Infant mortality rates are known to be higher than average among babies born to teen-agers, often because of neonatal deaths related to preterm delivery and low birth weight. This is especially true for infants born to very young mothers (those aged 15 and younger). Past research has focused little, however, on mortality among babies born relatively healthy and surviving beyond the first month of life.
To address this shortcoming, investigators studied comprehensive birth data from 1996 and 1997 that linked birth certificates with infant death certificates. The analysis was restricted to singleton first births among mothers aged 12-29. To minimize the effects of infants' health status at birth, the researchers focused on babies who were born at 37 or more weeks of gestation and who weighed at least 2,500 g at birth; they eliminated those who did not survive the neonatal period and those with congenital anomalies. Analyses were limited to white, black and Mexican American infants. The researchers used logistic regression analysis to determine the risk of postneonatal mortality, after adjusting for the effects of a variety of potentially confounding factors.
Among more than 1.8 million births in the two years under study, a total of 2,516 infants died during the postneonatal period, for a mortality rate of 1.4 deaths per 1,000 births. This rate was highest among babies born to mothers aged 15 and younger (3.2 per 1,000) and lowest among those born to women aged 23-29 (0.8 per 1,000). Rates differed slightly among infants born to white, black and Mexican American women, but in each group, the general pattern of decreasing rates with increasing maternal age was seen.

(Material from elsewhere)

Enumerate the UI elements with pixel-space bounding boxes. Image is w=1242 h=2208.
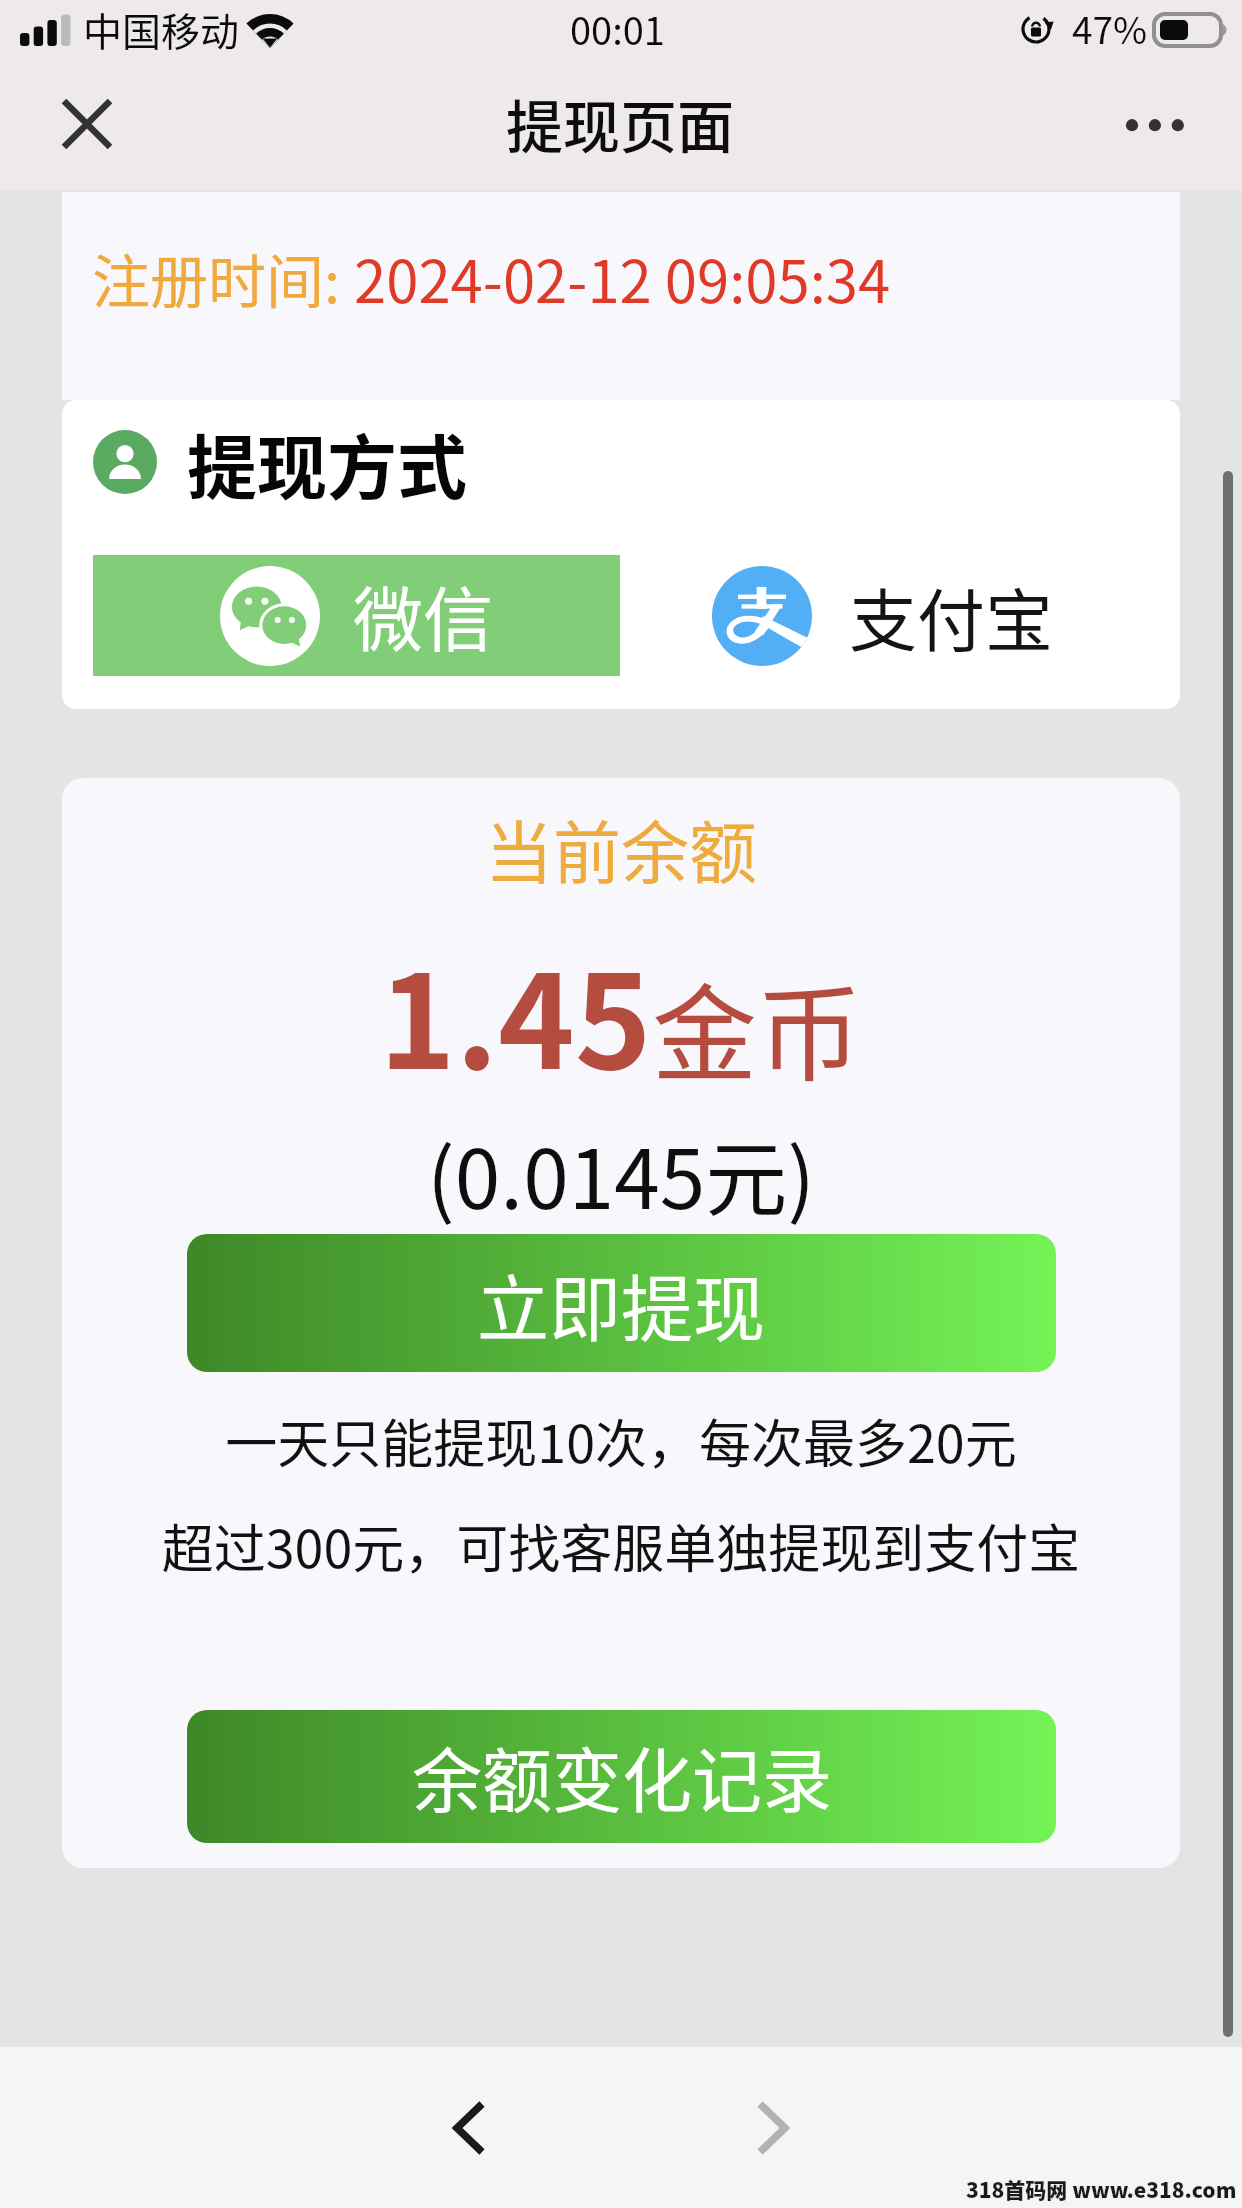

Teenagers were considerably more likely than older women to be unmarried and to have had inadequate prenatal care. After adjusting for the effects of these factors, as well as race and ethnicity, the investigators found that relative to infants born to women aged 23-29, babies born to the youngest mothers had the highest odds of postneonatal mortality (odds ratio, 3.0). The risk also was significantly elevated in other maternal age-groups, although odds ratios decreased steadily, from 2.4 among infants born to women aged 16-17 to 2.0 among those born to women aged 18-19 and 1.5 among those born to women aged 20-22.
Hypothesizing that single mothers have less social support than married mothers, and that this difference may affect their infants' health, the researchers also examined the risk of postneonatal death among infants born to unmarried women. After adjusting for the effects of adequacy of prenatal care and acknowledgment of the father on the birth certificate, they observed that for infants born to single white and black women, the risk of postneonatal mortality was elevated if the mothers were 15 or younger (odds ratios, 2.4 and 2.1, respectively), remained significantly elevated if the mothers were older teenagers (1.5-1.9) and were only marginally raised if the mothers were in their early 20s. Among infants born to Mexican Americans, the risk was significantly increased only for those with the youngest mothers (2.0).
To shed further light on the differences in postneonatal mortality by maternal age, the researchers focused on mortality resulting from potential neglect or abuse (56% of deaths during the study period).* Rates of postneonatal mortality from these causes followed the same pattern as overall rates, being highest among children of the youngest mothers (1.8 per 1,000) and falling steadily through older maternal age-groups. Among infants born to white and black women, the odds of postneonatal mortality from these causes (adjusted for use of prenatal care and marital status) were highest (odds ratios, 4.0 and 3.8, respectively) for offspring of the youngest women and declined but remained significantly elevated for those born to older teenagers and 20-22-year-olds. For children of Mexican American women, the risk was significantly elevated only if the mother was 17 or younger.
The researchers comment that relying on vital statistics gave their study substantially more analytic power than previous research, but left them unable to examine the effects of potentially important socioeconomic factors that are not routinely reported on birth certificates, particularly mothers' education and poverty status. Additionally, they note that because they studied only healthy infants, overall postneonatal mortality rates are likely to be higher than rates reported in the analysis.
"There is reason to be concerned about the children born to early adolescent mothers," the investigators conclude. They argue that because "a seemingly healthy infant born to an adolescent mother has a significantly lower chance of living to celebrate a first birthday than an infant born to an older mother," efforts to provide support to very young mothers and their infants should not be limited to prenatal and perinatal care, but should include broader postnatal support services.--M. Klitsch
REFERENCE
1. Phipps MG, Blume JD and DeMonner SM, Young maternal age associated with increased risk of neonatal death, Obstetrics & Gynecology, 2002, 100(3):481-486.